EXERCISE BRIEF: Check every line of the entries for "avant", and copy the lines that hold it.

PROVIDED DATA:
━━━━━━━━━━━━━━━━━━━━━━━━━━━━━━

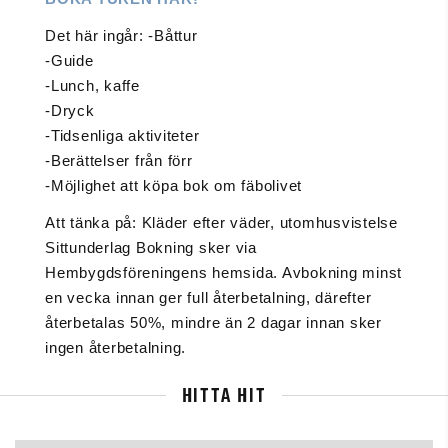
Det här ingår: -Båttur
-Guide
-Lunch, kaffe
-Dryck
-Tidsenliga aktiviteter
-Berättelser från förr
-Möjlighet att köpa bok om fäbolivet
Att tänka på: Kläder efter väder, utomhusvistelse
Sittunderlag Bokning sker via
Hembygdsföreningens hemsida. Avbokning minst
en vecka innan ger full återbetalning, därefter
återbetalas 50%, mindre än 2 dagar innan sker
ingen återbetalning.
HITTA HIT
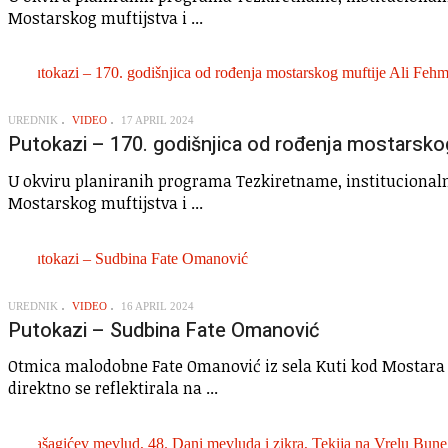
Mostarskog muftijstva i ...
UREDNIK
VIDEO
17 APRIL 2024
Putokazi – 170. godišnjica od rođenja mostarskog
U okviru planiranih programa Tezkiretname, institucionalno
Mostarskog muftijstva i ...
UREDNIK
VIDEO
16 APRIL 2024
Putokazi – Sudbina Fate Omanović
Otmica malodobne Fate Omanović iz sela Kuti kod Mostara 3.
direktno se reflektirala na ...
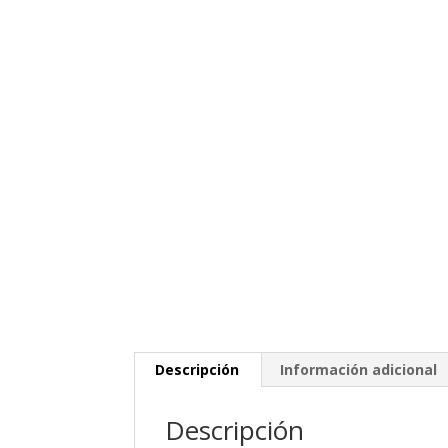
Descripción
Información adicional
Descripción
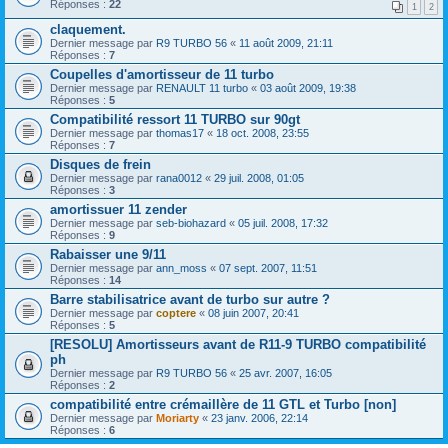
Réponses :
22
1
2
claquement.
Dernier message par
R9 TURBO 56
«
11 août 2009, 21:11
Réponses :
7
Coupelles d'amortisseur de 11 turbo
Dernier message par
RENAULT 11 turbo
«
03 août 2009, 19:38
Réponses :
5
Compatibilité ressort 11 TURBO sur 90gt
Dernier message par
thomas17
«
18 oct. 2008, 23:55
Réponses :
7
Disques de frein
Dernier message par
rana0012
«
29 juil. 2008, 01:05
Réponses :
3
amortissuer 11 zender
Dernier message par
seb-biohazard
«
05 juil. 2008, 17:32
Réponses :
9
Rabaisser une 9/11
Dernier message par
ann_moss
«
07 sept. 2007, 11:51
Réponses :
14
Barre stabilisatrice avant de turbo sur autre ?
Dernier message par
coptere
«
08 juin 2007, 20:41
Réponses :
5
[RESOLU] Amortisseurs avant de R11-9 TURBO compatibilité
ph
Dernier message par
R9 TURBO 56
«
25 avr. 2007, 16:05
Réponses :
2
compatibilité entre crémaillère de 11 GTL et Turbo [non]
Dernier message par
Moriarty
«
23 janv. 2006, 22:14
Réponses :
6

━━━━━━━━━━━━━━━━━━━━━━━━━━━━━━

FINAL ANSWER:
Barre stabilisatrice avant de turbo sur autre ?
[RESOLU] Amortisseurs avant de R11-9 TURBO compatibilité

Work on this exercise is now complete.